**WORK TO BE COMPLETED**: Your response should be the complete set of records, reproduced exactly.

**DATASET EXTRACT**:
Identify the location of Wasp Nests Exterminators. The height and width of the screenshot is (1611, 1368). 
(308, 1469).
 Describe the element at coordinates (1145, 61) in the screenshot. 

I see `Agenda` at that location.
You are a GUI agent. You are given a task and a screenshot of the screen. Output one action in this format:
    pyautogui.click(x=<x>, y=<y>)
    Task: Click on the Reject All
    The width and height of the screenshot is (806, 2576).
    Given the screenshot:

**YOUR RESPONSE**:
Identify the location of Wasp Nests Exterminators. The height and width of the screenshot is (1611, 1368). 
(308, 1469).
 Describe the element at coordinates (1145, 61) in the screenshot. 

I see `Agenda` at that location.
You are a GUI agent. You are given a task and a screenshot of the screen. Output one action in this format:
    pyautogui.click(x=<x>, y=<y>)
    Task: Click on the Reject All
    The width and height of the screenshot is (806, 2576).
    Given the screenshot:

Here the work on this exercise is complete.